En même temps, c’est compréhensible. Lorsqu’on cherche à avoir un impact positif sur le monde, cela part bien souvent d’une profonde indignation pour ce qui existe.

C’est plutôt sain d’être indigné quand on est victime ou témoin des pires violences…

Je connais bien trop de personnes qui feignent l’indifférence derrière un cynisme malavisé. Et qui ainsi montrent toute leur impuissance et leur orgueil, à travers des traits d’esprit cruels pour ne pas perdre la face. « De toute façon, la vie, c’est de la merde, hein ? ».

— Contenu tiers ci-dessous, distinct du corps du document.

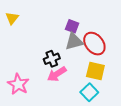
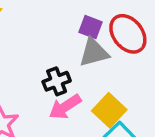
red ellipse: (94, 44) -> (128, 34), moved
yellow square: (95, 71) -> (109, 110), moved, turned 30

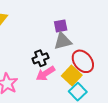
purple square: (91, 27) -> (61, 26), turned -32
red ellipse: (128, 34) -> (83, 61), moved

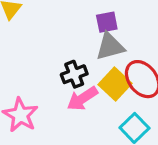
yellow square: (72, 75) -> (115, 84), moved

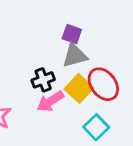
purple square: (107, 22) -> (72, 34), turned 30

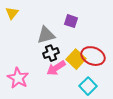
gray triangle: (75, 56) -> (46, 35), moved
red ellipse: (103, 84) -> (93, 56), turned -30

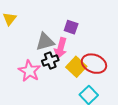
pink arrow: (56, 68) -> (61, 48), moved, turned -42
pink star: (18, 78) -> (29, 71), moved

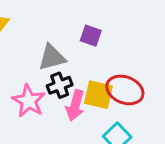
pink arrow: (61, 48) -> (75, 105), moved
yellow square: (76, 67) -> (98, 95), turned -30

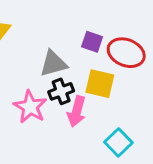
red ellipse: (125, 90) -> (126, 53), moved
yellow square: (98, 95) -> (100, 84), moved

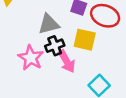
pink arrow: (77, 111) -> (67, 61), turned -45

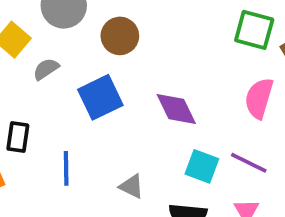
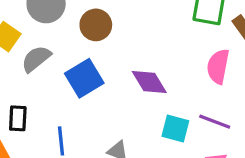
gray semicircle: (46, 69) -> (36, 59), size x1.4

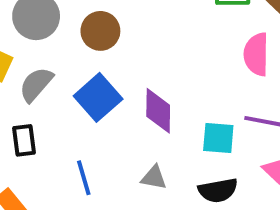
purple diamond: (149, 82) -> (158, 111), moved, turned 42
black rectangle: (18, 118) -> (24, 140), moved

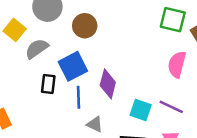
black rectangle: (24, 140) -> (48, 84), moved
blue line: (84, 178) -> (79, 97), moved

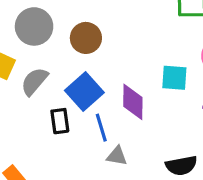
cyan square: (141, 110) -> (174, 78), moved
gray triangle: (95, 124) -> (117, 156), moved

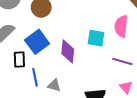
blue line: (101, 128) -> (35, 77), moved

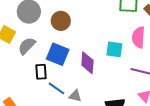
blue square: (37, 42) -> (58, 54), turned -30
blue line: (35, 77) -> (57, 88), turned -42

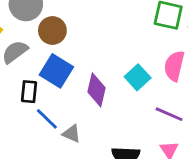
brown circle: (61, 21) -> (52, 30), moved
cyan square: (114, 49) -> (138, 77), turned 30

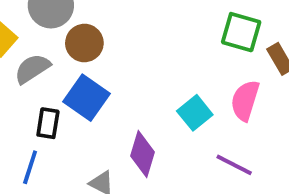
purple diamond: (96, 90) -> (143, 154), moved
blue line: (47, 119) -> (30, 167), moved, turned 60

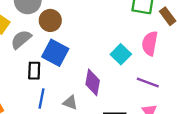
blue line: (30, 167) -> (42, 98), moved

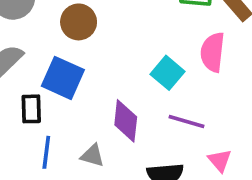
brown circle: (50, 20) -> (79, 22), moved
purple line: (148, 82) -> (186, 122), moved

J’imagine que si tu me lis, tu ne perds pas ton énergie à te défendre d’être sensible en te montrant désagréable et en cherchant à avoir l’ascendant sur tous ceux que tu croises… Si c’est le cas, tu peux dès maintenant quitter cette page. Bye !

Toi qui restes, tu vois de qui je parle, pas vrai ? Bon, alors pas question de tomber dans ce travers-là. On est peut-être indignés, mais pas mesquins.

Il est parfaitement normal de se sentir en colère face à certains événements, que ce soient les discriminations, les conflits, les pollutions, les maltraitances, etc. Bref, la violence sous toutes ses formes.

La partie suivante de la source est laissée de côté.